Entends-tu mon ami, ce pas silencieux dans la nuit ? C’est son pas ! C’est le pas de l’homme aux yeux de Jack. Toujours dans l’obscure, certains murmurent même qu’il serait un lémure. Chut ! Ne bouge plus ! As-tu aperçu cette sombre noire dans l’ombre du beffroi ? C’est lui ! J’en suis sûr ! C’est l’homme aux yeux de Jack !
Comment ? Surtout pas malheureux ! Sortir ! À cette heure-ci ! En cette nuit ! Il prendrait plaisir à t’occire. Reste donc auprès de moi.
Ah sot que tu es ! Insistez ainsi, alors même qu’il rôde dans la nuit. En ce cas, accompagne-moi. Il fait si froid. Ne sens-tu point ce blizzard qui s’infiltre et qui nous glace d’effroi ?
Prends garde et détournons-nous de ce passage ! Je l’entends qui égrène sa chanson du Diable.
Je suis le Diable
Je suis l’homme aux yeux de Jack
Je suis le mâle
Je suis l’homme qui porte le frac
Je suis le pâle
Je suis l’homme qui fait tic-tac
Fuyons et réfugions-nous ! Les tavernes sont chaudes en cette heure et emplies de monde. Suis-moi et prenons une mousse.

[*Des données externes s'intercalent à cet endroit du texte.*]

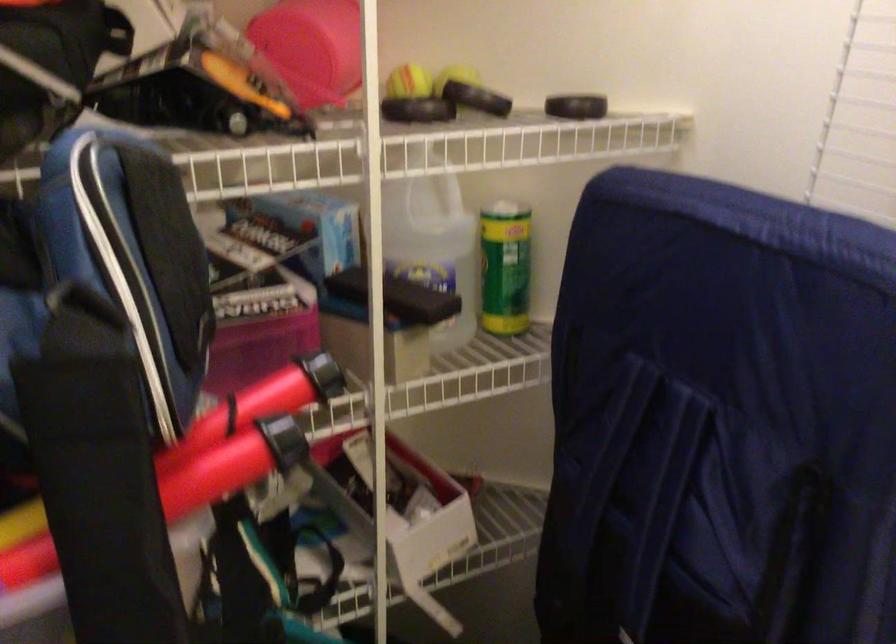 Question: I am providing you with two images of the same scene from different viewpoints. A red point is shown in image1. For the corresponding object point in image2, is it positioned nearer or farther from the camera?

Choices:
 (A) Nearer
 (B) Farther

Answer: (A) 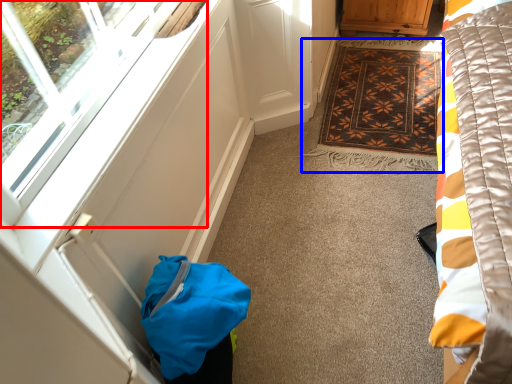 Question: Which point is further to the camera, window (highlighted by a red box) or mat (highlighted by a blue box)?

Choices:
 (A) window
 (B) mat

Answer: (B) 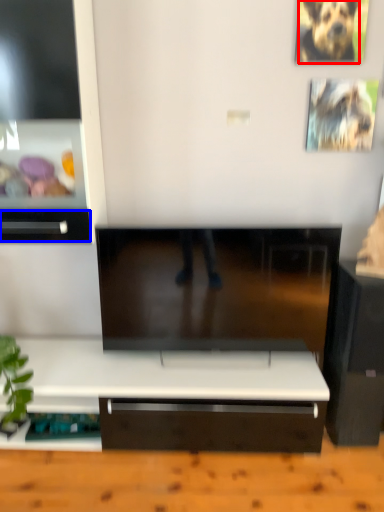 Question: Among these objects, which one is farthest to the camera, animal (highlighted by a red box) or drawer (highlighted by a blue box)?

Choices:
 (A) animal
 (B) drawer

Answer: (A) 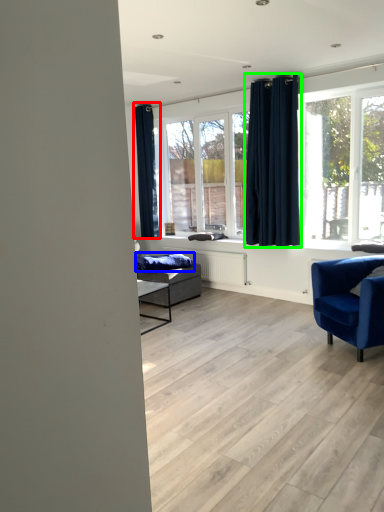 Question: Considering the real-world distances, which object is farthest from curtain (highlighted by a red box)? blanket (highlighted by a blue box) or curtain (highlighted by a green box)?

Choices:
 (A) blanket
 (B) curtain

Answer: (B) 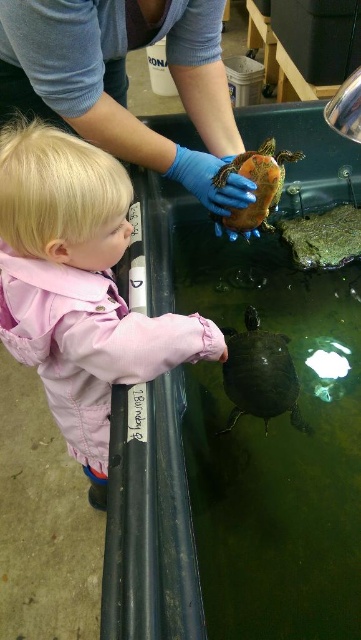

Me reprocherais-tu cette virée nocturne ? Que nenni, réponds-tu ! Diantre ! Voici que tu as l’audace de remettre en cause ma parole. Oh, mais vite ! Cachons-nous, car le voici qui saute !
Ne devines-tu pas cette silhouette sombre dont les yeux d’argent trahissent la présence ? Change donc tes yeux ! Ils ne sont que des creux, vides et abscons. Je n’ai pas envie qu’il me crève la paillasse et qu’on me retrouve, bidasse éventrée, demain matin sur le trottoir. Ne saisis-tu donc pas ? Cet homme est le diable ! C’est l’homme aux yeux de Jack.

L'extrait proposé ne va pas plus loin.